First, Cobden's Anti-Corn Law League was a single-issue movement that did not try to link free trade to broader philosophical or political principles, such as the right of the individual to own property and dispose of it as he saw fit, the right of all property owners to vote, the role protectionism played in supporting the power of aristocratic landowners, and so on. Such linkage might have frightened off potential conservative supporters. Ideologically, the Leaguers took advantage of the spread of Smithian ideas on free trade, which were gaining ground among the classical economists and certain sectors of the bureaucracy. The Leaguers to my knowledge did not encourage people to disobey the law by engaging in the smuggling of grain in order to undermine the tariff laws and put economic pressure on protected land owners. Unlike the women's movement in the late-19th century, we do not see radical free traders chaining themselves to grain warehouses to provoke the police into arresting them and using court trials to get publicity. Instead, they focused on a peaceful propaganda campaign aimed at middle-class voters and consumers by using the high price of food for ordinary people to make its point, with effective use of images such as "the big loaf" (the result of free trade in grain) and "the small loaf" (the result of protectionism). They were also effective at putting pressure on elected politicians through the collection of signatures. Once the League had achieved its goal of repealing the Corn Laws (gradually over a three-year period 1846-49) it wound up its political business and disappeared.

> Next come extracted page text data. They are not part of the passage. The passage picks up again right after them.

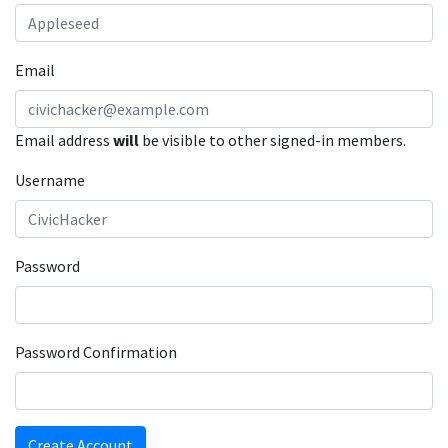
Email
Email address
will
be visible to other signed-in members.
Username
Password
Password Confirmation
Create Account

One wonders what might have happened if a clique of radical free traders had tried to form their own group to lobby for free trade by using more "direct action" than the staid and middle-class Leaguers did. Since smuggling was an ancient tradition in England because of its long coastline and the state's heavy reliance on excise taxes for funds, they could have tapped into this popular, or folk, tradition of civil disobedience to the customs officials. Note that smuggling was also very much a part of early America, as Peter Andreas has documented in Smuggler Nation (2013).  The danger of course, is that by becoming more threatening politically and economically, they might have alienated the more moderate and conservative supporters they needed to win repeal of the Corn Laws. Unfortunately, we will never know the result of this counterfactual speculation. On the other hand, we do have the example of the more radical Chartist movement, which was active at the same time as the Anti-Corn Law League, but its success was limited and it faded away after 1848.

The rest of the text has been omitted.